--- Work to be completed ---
What you return must be an exact copy of the lines in the listing below between the line holding "pianura, ulivi, case" and the line holding "bianche e il Convento di San Francisco", inclusive, and nothing more.

--- Information provided ---
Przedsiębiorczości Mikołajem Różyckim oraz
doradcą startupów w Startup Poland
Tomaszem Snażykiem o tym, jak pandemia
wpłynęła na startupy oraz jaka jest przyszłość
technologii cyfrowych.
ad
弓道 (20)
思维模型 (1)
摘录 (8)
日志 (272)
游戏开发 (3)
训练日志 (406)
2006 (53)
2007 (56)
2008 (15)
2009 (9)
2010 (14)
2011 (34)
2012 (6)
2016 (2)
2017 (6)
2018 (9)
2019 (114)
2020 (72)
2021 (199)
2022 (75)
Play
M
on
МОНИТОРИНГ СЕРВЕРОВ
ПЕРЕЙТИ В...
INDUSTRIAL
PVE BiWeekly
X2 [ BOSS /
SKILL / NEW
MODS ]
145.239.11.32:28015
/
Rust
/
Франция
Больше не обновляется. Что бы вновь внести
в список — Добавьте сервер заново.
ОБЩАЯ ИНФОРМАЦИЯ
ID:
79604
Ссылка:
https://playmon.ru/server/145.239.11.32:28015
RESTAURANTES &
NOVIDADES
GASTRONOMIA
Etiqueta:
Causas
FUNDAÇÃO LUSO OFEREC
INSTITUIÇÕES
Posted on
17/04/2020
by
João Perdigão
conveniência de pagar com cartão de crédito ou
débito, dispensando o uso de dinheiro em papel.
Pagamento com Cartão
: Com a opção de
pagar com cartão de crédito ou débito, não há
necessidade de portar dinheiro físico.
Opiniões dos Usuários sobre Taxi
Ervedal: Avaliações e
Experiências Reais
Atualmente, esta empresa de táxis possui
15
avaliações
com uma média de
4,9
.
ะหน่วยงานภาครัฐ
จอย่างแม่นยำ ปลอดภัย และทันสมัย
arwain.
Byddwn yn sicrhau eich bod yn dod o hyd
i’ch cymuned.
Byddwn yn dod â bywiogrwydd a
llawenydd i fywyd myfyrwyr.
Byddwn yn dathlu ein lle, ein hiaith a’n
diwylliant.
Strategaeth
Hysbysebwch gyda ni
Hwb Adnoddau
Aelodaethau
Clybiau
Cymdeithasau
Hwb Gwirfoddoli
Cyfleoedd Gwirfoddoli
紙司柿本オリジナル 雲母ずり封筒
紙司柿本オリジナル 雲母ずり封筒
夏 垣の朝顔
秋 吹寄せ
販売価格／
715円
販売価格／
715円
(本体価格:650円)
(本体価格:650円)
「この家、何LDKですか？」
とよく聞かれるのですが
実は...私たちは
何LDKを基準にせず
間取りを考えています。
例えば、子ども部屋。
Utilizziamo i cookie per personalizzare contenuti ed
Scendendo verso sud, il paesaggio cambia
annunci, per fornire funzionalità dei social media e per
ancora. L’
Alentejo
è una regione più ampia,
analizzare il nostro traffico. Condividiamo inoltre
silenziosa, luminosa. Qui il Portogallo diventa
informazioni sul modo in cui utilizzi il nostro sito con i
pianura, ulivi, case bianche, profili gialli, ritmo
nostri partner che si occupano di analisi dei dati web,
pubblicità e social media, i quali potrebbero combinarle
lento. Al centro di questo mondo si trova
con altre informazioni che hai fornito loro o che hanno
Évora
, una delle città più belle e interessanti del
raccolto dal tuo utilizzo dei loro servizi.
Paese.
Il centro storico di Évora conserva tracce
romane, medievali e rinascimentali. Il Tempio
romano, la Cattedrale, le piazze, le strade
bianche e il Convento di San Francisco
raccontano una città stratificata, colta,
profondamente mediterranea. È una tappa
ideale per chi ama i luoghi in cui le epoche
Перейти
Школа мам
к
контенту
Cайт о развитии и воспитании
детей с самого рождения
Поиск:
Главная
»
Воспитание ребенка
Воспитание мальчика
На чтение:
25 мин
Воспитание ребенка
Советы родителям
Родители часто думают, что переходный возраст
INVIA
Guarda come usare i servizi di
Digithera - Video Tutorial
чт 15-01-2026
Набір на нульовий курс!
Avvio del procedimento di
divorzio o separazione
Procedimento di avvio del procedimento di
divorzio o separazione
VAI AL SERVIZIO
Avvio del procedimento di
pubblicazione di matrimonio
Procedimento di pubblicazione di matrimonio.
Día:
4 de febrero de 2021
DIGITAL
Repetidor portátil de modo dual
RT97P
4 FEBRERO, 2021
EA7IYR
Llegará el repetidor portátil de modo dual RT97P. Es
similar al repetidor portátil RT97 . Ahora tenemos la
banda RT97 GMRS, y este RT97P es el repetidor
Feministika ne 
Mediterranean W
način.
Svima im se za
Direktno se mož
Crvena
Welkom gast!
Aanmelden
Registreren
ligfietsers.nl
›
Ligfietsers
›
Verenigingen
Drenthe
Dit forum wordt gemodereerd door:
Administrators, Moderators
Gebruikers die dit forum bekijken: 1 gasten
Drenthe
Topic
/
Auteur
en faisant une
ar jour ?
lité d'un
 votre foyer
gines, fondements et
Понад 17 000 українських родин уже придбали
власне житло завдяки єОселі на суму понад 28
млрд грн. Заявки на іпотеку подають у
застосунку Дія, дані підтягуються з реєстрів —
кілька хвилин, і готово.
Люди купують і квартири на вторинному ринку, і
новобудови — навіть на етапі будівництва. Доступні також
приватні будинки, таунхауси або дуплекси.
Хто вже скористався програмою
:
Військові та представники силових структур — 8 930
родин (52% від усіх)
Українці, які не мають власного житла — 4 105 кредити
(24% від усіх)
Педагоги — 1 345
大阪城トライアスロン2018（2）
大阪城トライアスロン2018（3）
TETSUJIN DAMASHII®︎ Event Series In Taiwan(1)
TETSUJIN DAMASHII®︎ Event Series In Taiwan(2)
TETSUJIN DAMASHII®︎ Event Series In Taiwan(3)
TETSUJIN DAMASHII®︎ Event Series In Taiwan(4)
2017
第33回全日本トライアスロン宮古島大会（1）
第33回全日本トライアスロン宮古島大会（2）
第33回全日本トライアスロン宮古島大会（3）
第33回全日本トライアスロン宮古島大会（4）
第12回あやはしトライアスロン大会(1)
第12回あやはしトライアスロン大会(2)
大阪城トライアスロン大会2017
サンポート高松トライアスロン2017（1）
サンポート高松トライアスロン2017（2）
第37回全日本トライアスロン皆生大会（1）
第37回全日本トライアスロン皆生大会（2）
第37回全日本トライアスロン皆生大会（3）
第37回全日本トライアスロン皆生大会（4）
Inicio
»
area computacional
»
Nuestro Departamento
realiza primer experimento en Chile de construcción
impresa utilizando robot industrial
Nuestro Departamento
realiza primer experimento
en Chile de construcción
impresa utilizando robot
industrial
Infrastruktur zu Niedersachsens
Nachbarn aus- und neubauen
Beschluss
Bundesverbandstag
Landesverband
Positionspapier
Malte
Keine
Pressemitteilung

--- Response to this exercise ---
pianura, ulivi, case bianche, profili gialli, ritmo
nostri partner che si occupano di analisi dei dati web,
pubblicità e social media, i quali potrebbero combinarle
lento. Al centro di questo mondo si trova
con altre informazioni che hai fornito loro o che hanno
Évora
, una delle città più belle e interessanti del
raccolto dal tuo utilizzo dei loro servizi.
Paese.
Il centro storico di Évora conserva tracce
romane, medievali e rinascimentali. Il Tempio
romano, la Cattedrale, le piazze, le strade
bianche e il Convento di San Francisco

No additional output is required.